What’s the Big Deal With Acute and Chronic Injuries?

Chronic injuries are often harder to prove for a case. Because there is no contemporaneous documentation, bleeding, swelling, discoloration, fracture, dislocation, or audible sign (i.e., a “snap, crackle, or pop”). It can be a long process to pinpoint how the injury occurred and if the defendant is to blame. Unless the event made it miserably worse, it’s going to be difficult to convince the jury of the damage and there may be no reimbursement because of the lack of proof. In some cases, there is a pre-crash x-ray, MRI or other diagnostic study to compare as against films taken afterwards. That is compelling evidence of “Before vs. After.” However, most people, if they are not having symptoms, do not get routine MRIs, EMGs, CT scans or x-rays.

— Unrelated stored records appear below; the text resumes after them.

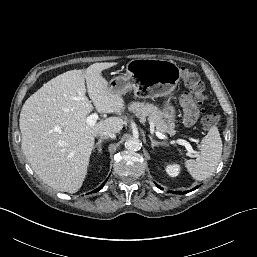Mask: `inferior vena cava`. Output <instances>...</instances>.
<instances>
[{
  "instance_id": "obj_1",
  "label": "inferior vena cava",
  "mask_w": 257,
  "mask_h": 257,
  "mask_svg": "<svg viewBox=\"0 0 257 257\" xmlns=\"http://www.w3.org/2000/svg\"><path fill=\"white\" fill-rule=\"evenodd\" d=\"M98 135L100 136V138L102 137L111 138V139L116 138V133L112 131H102Z\"/></svg>"
}]
</instances>
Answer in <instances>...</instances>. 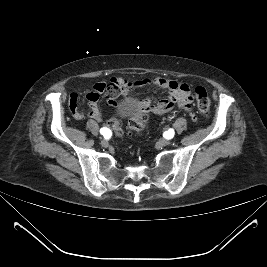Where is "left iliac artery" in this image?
Instances as JSON below:
<instances>
[{"instance_id":"left-iliac-artery-1","label":"left iliac artery","mask_w":267,"mask_h":267,"mask_svg":"<svg viewBox=\"0 0 267 267\" xmlns=\"http://www.w3.org/2000/svg\"><path fill=\"white\" fill-rule=\"evenodd\" d=\"M166 133H167V138H172L174 136V130L173 129H169Z\"/></svg>"}]
</instances>
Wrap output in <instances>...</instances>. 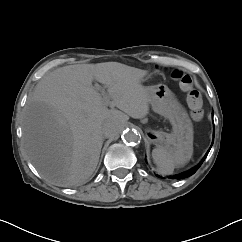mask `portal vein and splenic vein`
Wrapping results in <instances>:
<instances>
[{"label": "portal vein and splenic vein", "mask_w": 242, "mask_h": 242, "mask_svg": "<svg viewBox=\"0 0 242 242\" xmlns=\"http://www.w3.org/2000/svg\"><path fill=\"white\" fill-rule=\"evenodd\" d=\"M98 90L101 91L102 93V96H103V100H104V104L105 105H110V106H114L113 102L110 101V97L109 95L106 93L105 89L104 88H99L97 87Z\"/></svg>", "instance_id": "obj_1"}]
</instances>
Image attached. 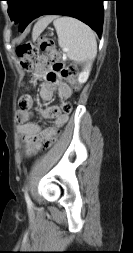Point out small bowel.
<instances>
[{
	"mask_svg": "<svg viewBox=\"0 0 133 253\" xmlns=\"http://www.w3.org/2000/svg\"><path fill=\"white\" fill-rule=\"evenodd\" d=\"M53 56H41L38 58L32 82L35 84L42 81L40 85V96L45 101H50L57 93L62 100H68L72 95L71 87L61 80L58 74H54L48 61H53ZM20 108L16 112L18 131L21 134L27 154L39 149L41 144L55 137L59 129L68 121V115L54 113L58 106L35 108L34 100L29 95L20 98ZM37 112L43 119L51 120L52 124L42 126L31 119L34 112Z\"/></svg>",
	"mask_w": 133,
	"mask_h": 253,
	"instance_id": "small-bowel-1",
	"label": "small bowel"
}]
</instances>
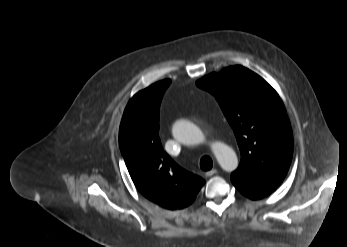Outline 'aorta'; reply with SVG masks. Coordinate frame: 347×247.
Masks as SVG:
<instances>
[{
	"label": "aorta",
	"mask_w": 347,
	"mask_h": 247,
	"mask_svg": "<svg viewBox=\"0 0 347 247\" xmlns=\"http://www.w3.org/2000/svg\"><path fill=\"white\" fill-rule=\"evenodd\" d=\"M173 137L185 145L199 144L204 141V135L199 127L187 120H177L172 127ZM213 153L221 166L227 172L238 167V158L235 151L224 143L213 145Z\"/></svg>",
	"instance_id": "aorta-1"
}]
</instances>
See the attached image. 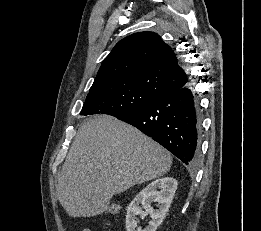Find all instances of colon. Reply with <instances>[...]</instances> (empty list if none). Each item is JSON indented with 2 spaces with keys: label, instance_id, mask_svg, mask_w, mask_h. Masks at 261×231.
I'll return each mask as SVG.
<instances>
[{
  "label": "colon",
  "instance_id": "obj_1",
  "mask_svg": "<svg viewBox=\"0 0 261 231\" xmlns=\"http://www.w3.org/2000/svg\"><path fill=\"white\" fill-rule=\"evenodd\" d=\"M104 212H105V214H116L119 212V209L116 205L112 204V205L108 206L107 208H105Z\"/></svg>",
  "mask_w": 261,
  "mask_h": 231
}]
</instances>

In many cases, the insurance defense lawyers will argue that while the disabled victim has pain in their back, limited range of motion in their neck, or degenerative disc disease, that this was a long time coming, that they had a hard-working life, and that it is not related to the crash caused by their client. They will argue that the injured plaintiff would had needed the same treatment, surgery, physical therapy etc., as the process of her arthritis, tendinitis, bursitis, etc., as well as way before the unsafe defendant crashed in to them. Where the injured plaintiff has treated with a family doctor, internist, or primary care physician for a long time before, as well as after a crash, that physician may be in a good position to render an opinion as to whether not the current need for treatment, disability, and/or permanency, are all, or partially related to the crash. It is not enough for the plaintiff to claim that they had pain after a crash. That is simply “temporal causation.” In many cases, there needs to be “actual causation,” where the doctor can pinpoint a specific, anatomical change in the body, that was caused by the defendant’s unsafe conduct at that instant.